The goal of the FERARI project is to build a framework that allows for efficient and timely processing of Big Data streams. This framework includes a distributed complex event processing (CEP) engine, a Query Planner that dynamically optimizes the CEP engine to the current data distribution and a distributed online learning framework. These components are tied together by a powerful, modular and elastic architecture. This architecture strictly separates the components of the FERARI framework from the underlying distributed computation system. The framework can be adapted to any Big Data streaming platform by exchanging its runtime adaption; after a careful evaluation of existing Big Data streaming platforms we found Apache’s STORM to be the best fitting platform and implemented the runtime adaption accordingly. The framework has been released as open source (available at https://bitbucket.org/sbothe-iais/ferari).

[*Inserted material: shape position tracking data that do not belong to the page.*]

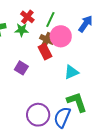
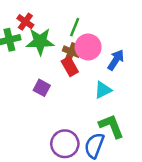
red cross: (27, 17) -> (25, 22), moved
blue arrow: (86, 24) -> (116, 60), moved
green star: (22, 30) -> (40, 41), size x1.6

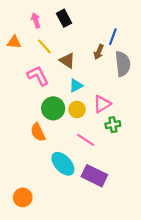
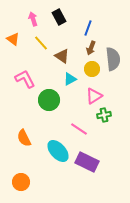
blue line: (113, 37) -> (88, 28), moved
orange triangle: (14, 42) -> (13, 39), turned 32
pink L-shape: (38, 76) -> (25, 79), moved
yellow circle: (77, 109) -> (92, 69), moved
orange semicircle: (38, 132) -> (24, 138), moved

The open source release of our framework allows anyone from the scientific community to people form the industry to explore and use it. Since we provide docker containers for the software, it can be easily installed on any machine, from a personal computer to a cluster or cloud system.

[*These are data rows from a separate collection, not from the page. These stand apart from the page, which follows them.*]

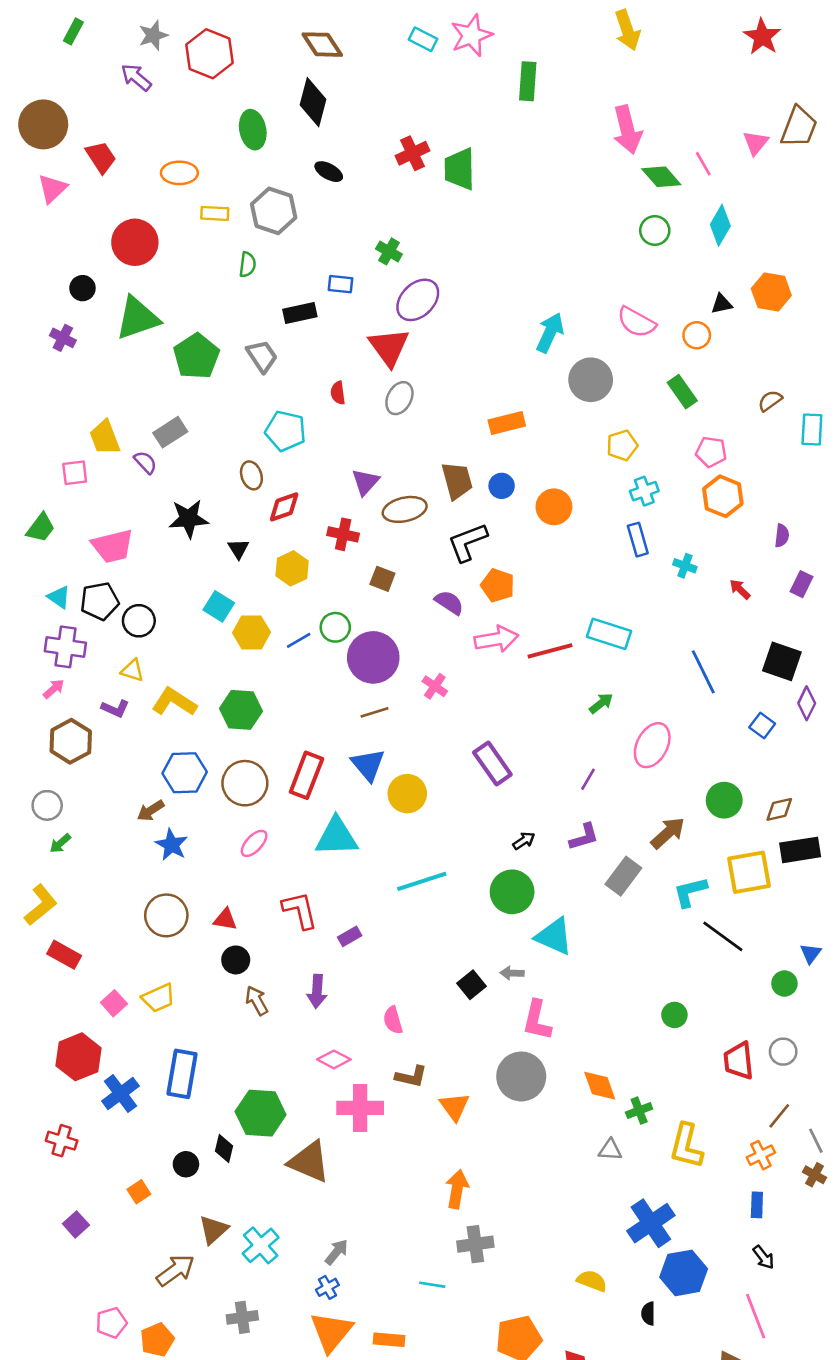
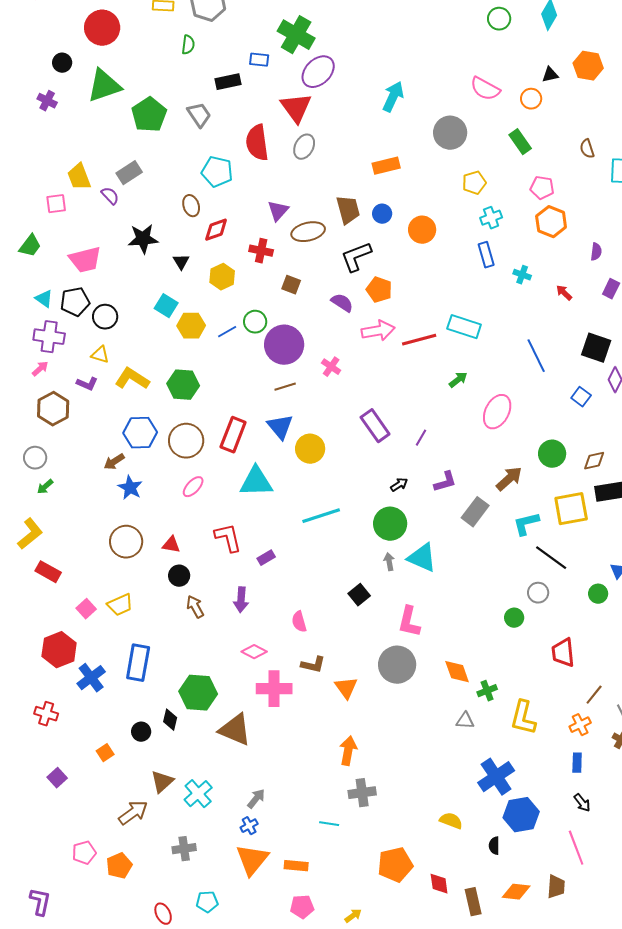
green cross: (389, 251) -> (296, 35), size x1.8
cyan arrow: (550, 333) -> (393, 97), moved
red semicircle: (338, 393) -> (257, 143), size x2.0
brown semicircle: (770, 401) -> (587, 149), turned -72
purple line: (588, 779) -> (421, 438), moved
gray arrow: (512, 973) -> (389, 562), moved, turned 78
gray circle: (783, 1052) -> (538, 593), moved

To further facilitate getting involved with the framework, we provide a guide that explains its installation and usage in simple steps, as well as a running example. The software allows users to set up high-performance, communication-efficient distributed stream processing systems by plugging together the provided building blocks – including algorithms based on the in-situ method (see 4.2.1 for a description of this method and the algorithms).

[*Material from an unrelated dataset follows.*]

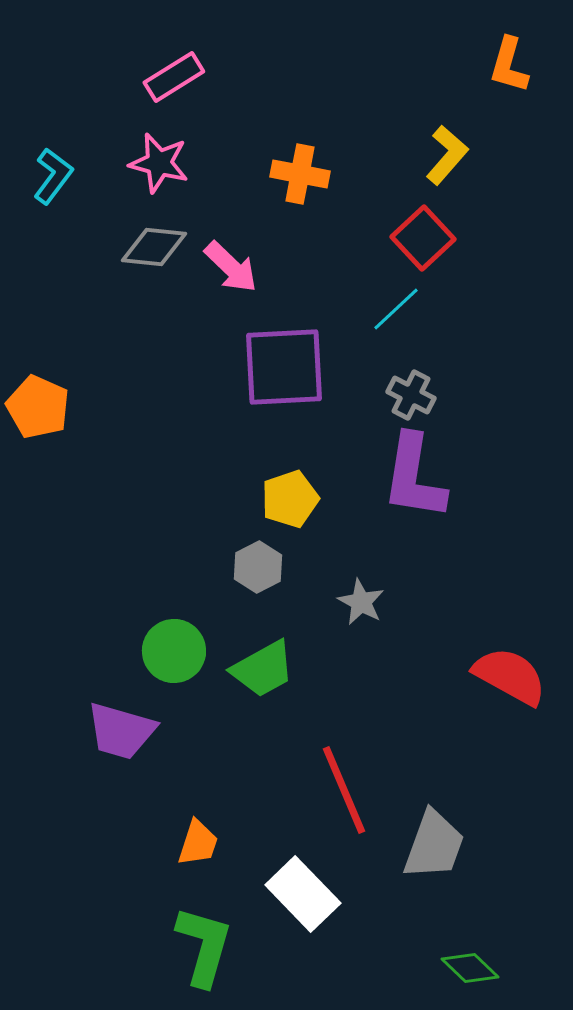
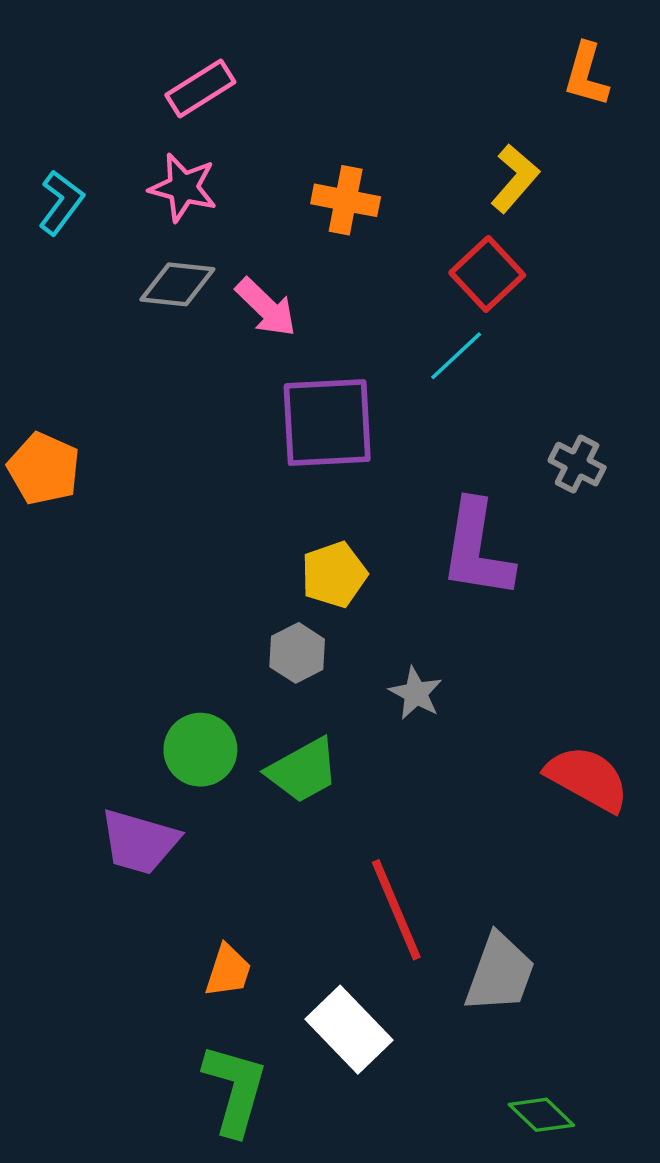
gray cross: (411, 395) -> (577, 464), moved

The open source release also includes the distributed online learning framework, which is also implemented as a building block within the architecture. It can be used to set up large distributed machine learning systems for providing real-time services on distributed, dynamic data streams.
The employed novel communication-efficient distributed online learning algorithms are based on scientific publication at the European Conference on Machine Learning and Principles and Practice of Knowledge Discovery (ECMLPKDD) and the Annual Conference on Neural Information Processing Systems (NIPS). Currently, most machine learning on Big Data is performed on distributed batches of data. In contrast, the FERARI approach enables real-time learning on Big streaming Data. Thus, the learning framework has potential for substantial impact since it allows scaling learning applications to data volumes and velocities generated by machine-to-machine interaction (M2M) and the Internet of Things.